▸ Exercise directions
When you reach the line with "At what (x,y)" in the records below, begin transcribing exactly and continue up to and including the line with "Locate an element", leaving out every picture.

▸ Supplied records
━━━━━━━━━━━━━━━━━━━━

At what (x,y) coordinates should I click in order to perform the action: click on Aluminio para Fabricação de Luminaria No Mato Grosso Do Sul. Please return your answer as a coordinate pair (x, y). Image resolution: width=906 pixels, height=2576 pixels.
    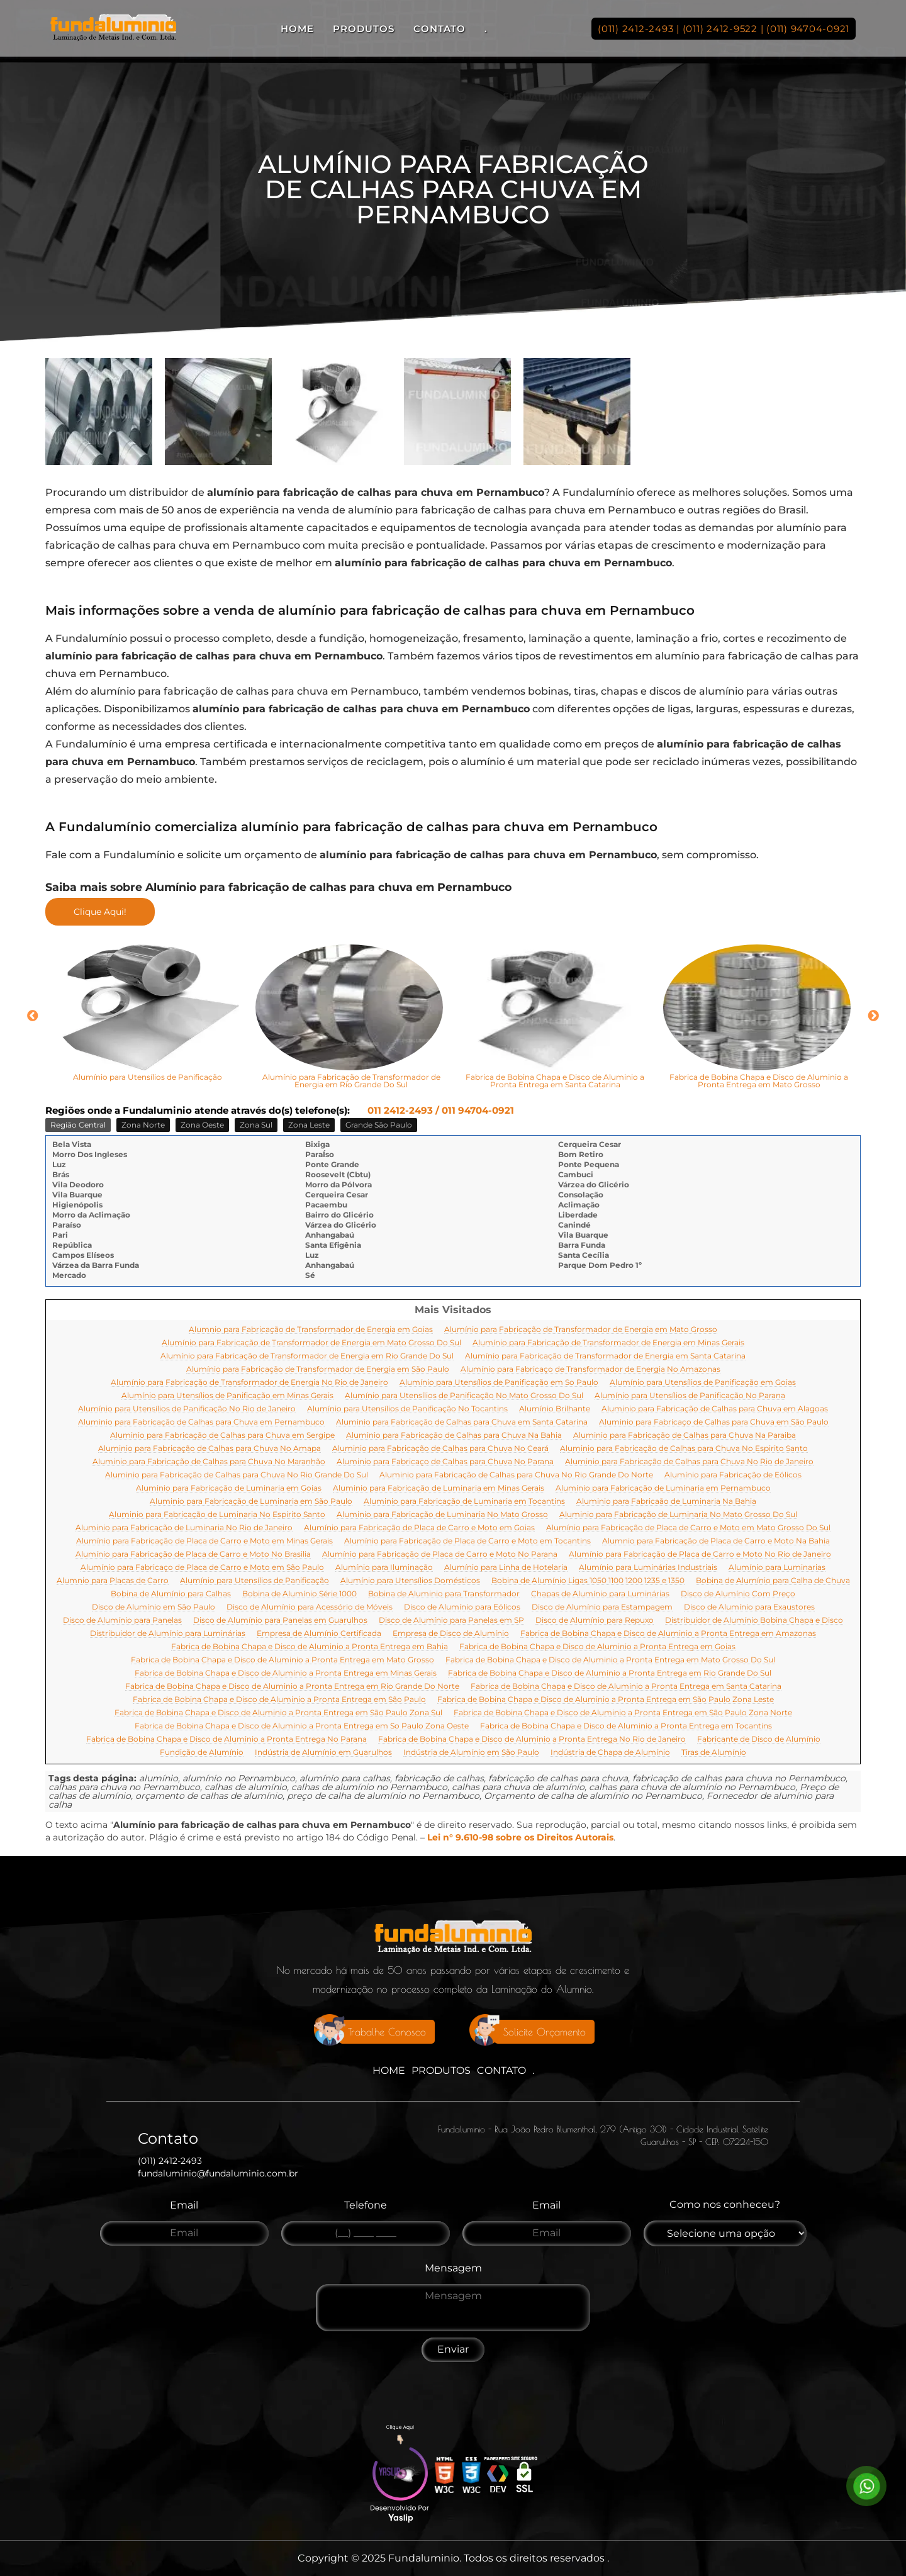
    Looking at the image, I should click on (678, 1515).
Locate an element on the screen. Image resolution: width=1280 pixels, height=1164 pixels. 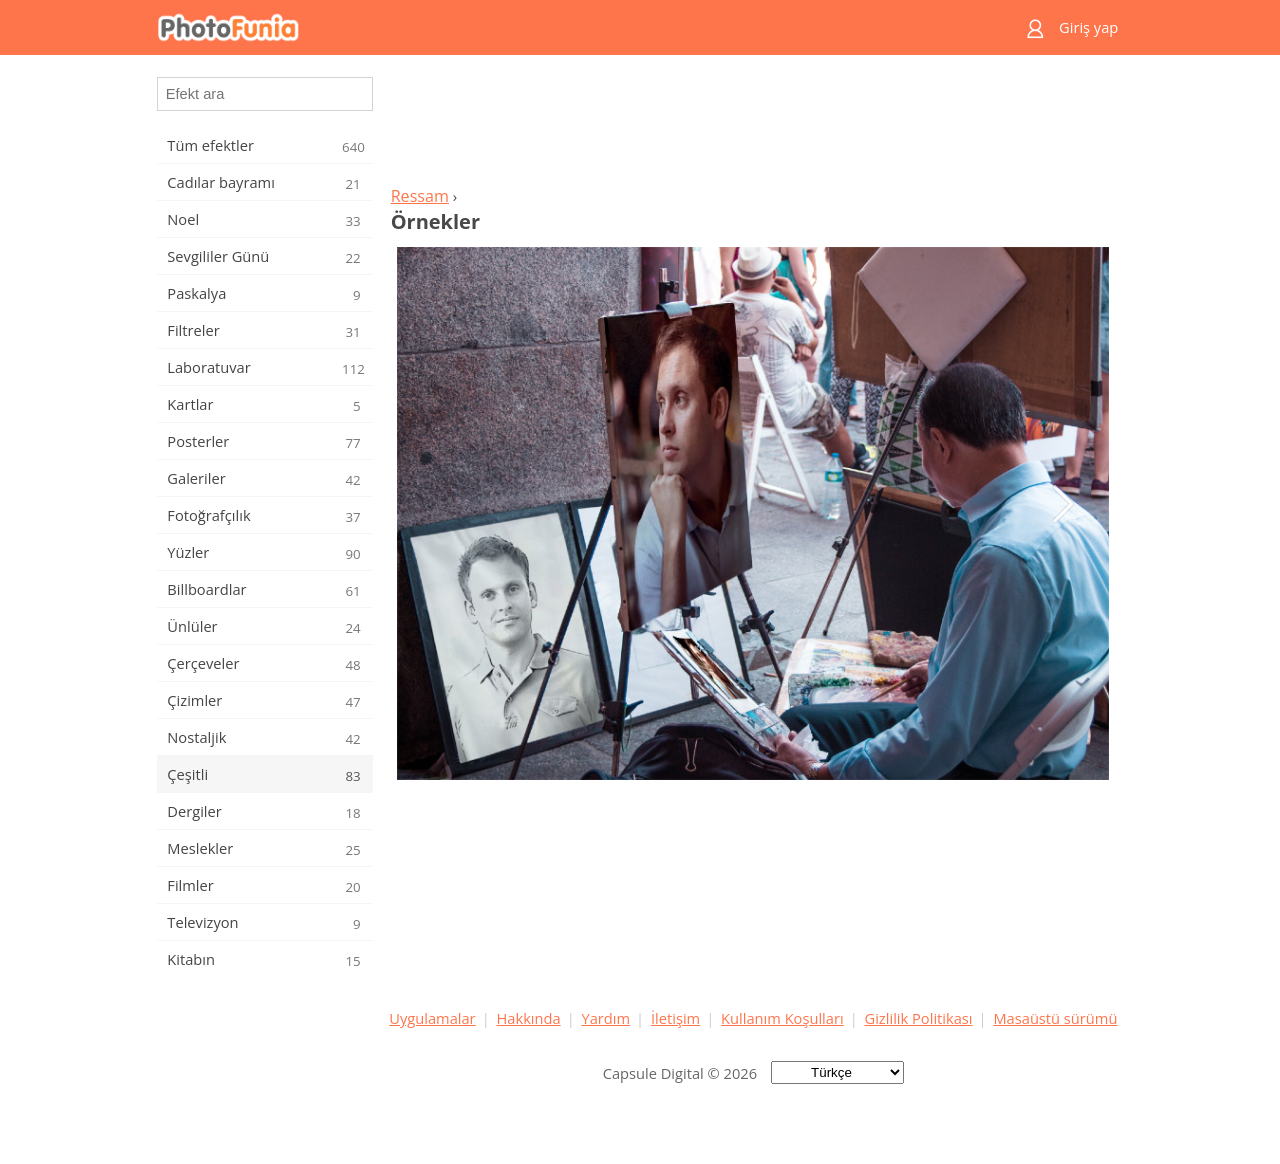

━━━━━━━━━━━━━━━━━━━━

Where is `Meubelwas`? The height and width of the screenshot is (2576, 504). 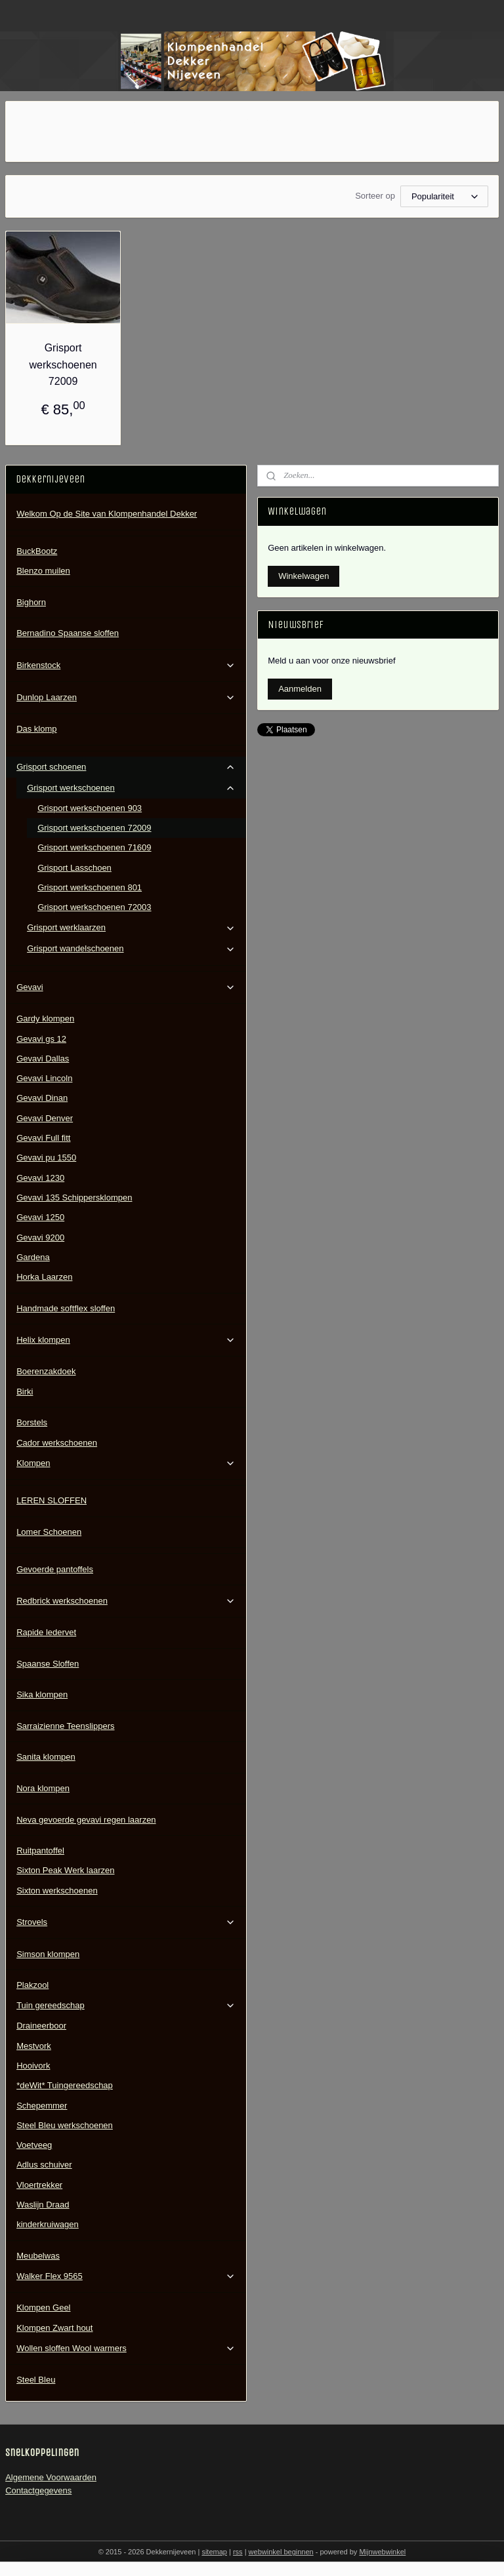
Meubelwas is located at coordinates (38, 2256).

━━━━━━━━━━━━━━━━━━━━

▸ Solution
At what (x,y) coordinates should I click in order to perform the action: click on Aluminio para Fabricação de Luminaria No Mato Grosso Do Sul. Please return your answer as a coordinate pair (x, y). Image resolution: width=906 pixels, height=2576 pixels.
    Looking at the image, I should click on (678, 1515).
Locate an element on the screen. Image resolution: width=1280 pixels, height=1164 pixels. 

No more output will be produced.